Activity :: Find each line below that includes "volunteers", then copy it.

Extracted data entries
======

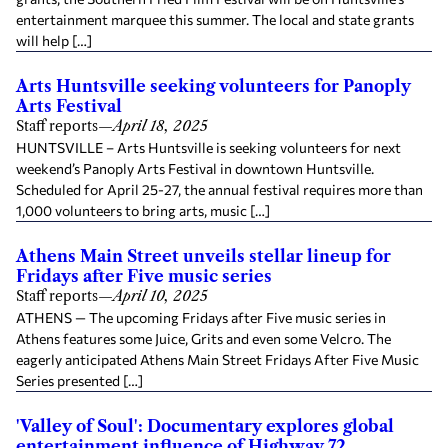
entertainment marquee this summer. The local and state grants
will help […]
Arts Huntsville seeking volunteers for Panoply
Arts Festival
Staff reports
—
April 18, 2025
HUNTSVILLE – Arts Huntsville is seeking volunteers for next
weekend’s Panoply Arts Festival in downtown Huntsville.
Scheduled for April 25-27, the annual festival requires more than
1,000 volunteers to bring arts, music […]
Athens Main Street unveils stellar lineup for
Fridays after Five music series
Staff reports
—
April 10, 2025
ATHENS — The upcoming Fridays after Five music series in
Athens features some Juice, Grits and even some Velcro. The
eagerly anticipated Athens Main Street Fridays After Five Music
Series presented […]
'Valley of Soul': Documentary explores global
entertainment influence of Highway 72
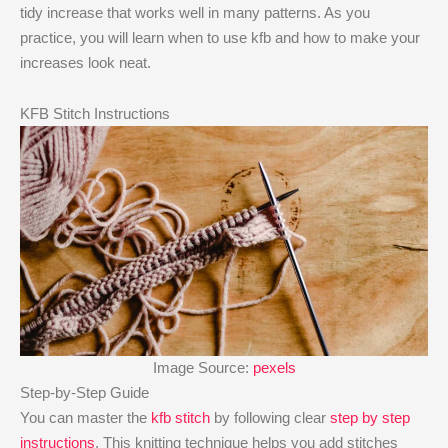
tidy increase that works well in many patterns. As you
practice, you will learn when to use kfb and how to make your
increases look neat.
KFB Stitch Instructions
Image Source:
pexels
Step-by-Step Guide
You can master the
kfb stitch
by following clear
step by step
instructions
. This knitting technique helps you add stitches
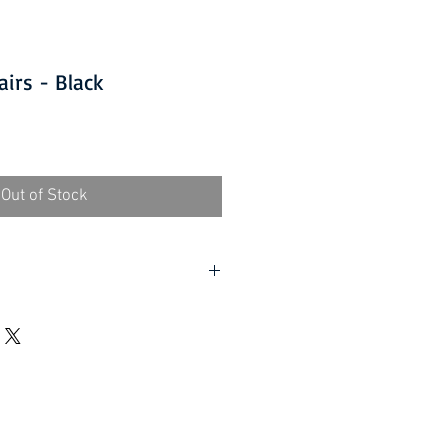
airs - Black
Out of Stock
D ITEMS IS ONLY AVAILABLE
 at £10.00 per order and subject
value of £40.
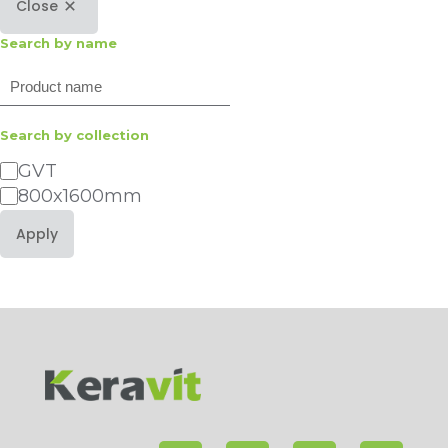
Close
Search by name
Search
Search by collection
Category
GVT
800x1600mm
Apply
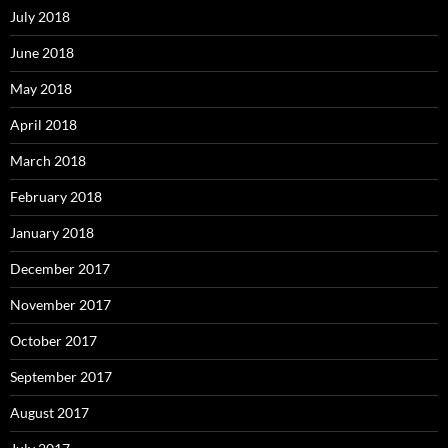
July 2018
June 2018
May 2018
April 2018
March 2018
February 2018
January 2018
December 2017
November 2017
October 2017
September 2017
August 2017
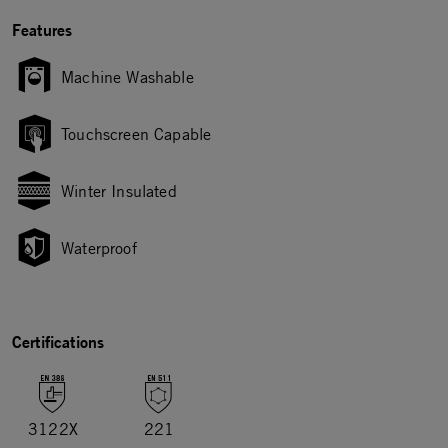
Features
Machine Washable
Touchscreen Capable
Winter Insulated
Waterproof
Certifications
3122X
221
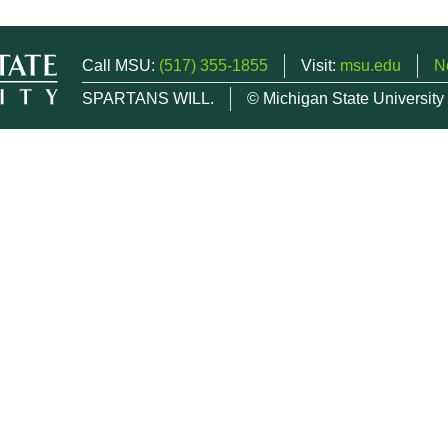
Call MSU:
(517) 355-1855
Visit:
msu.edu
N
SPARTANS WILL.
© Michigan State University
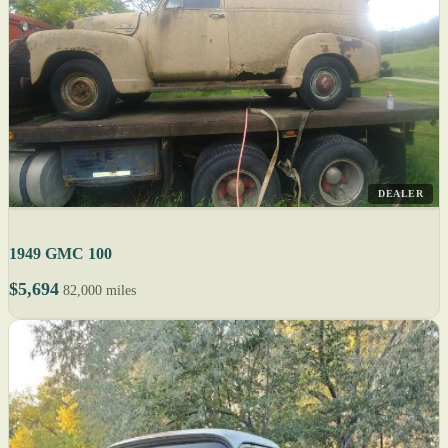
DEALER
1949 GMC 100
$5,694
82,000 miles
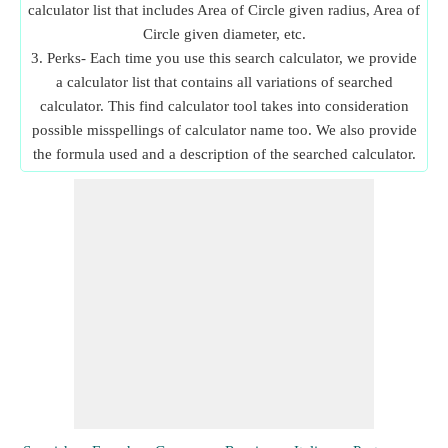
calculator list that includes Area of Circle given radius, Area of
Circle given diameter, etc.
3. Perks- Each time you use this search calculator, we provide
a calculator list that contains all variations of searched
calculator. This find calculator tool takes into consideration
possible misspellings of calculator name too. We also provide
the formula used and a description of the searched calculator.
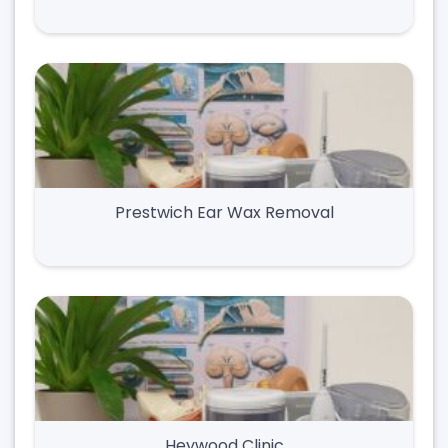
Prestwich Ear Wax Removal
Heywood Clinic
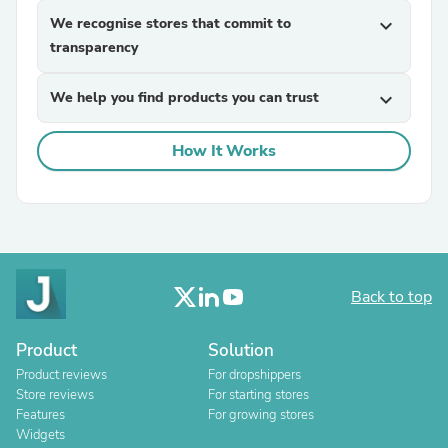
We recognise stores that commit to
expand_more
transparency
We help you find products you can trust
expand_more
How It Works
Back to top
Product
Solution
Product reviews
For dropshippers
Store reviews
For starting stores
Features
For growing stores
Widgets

======

Response box ::
Arts Huntsville seeking volunteers for Panoply
HUNTSVILLE – Arts Huntsville is seeking volunteers for next
1,000 volunteers to bring arts, music […]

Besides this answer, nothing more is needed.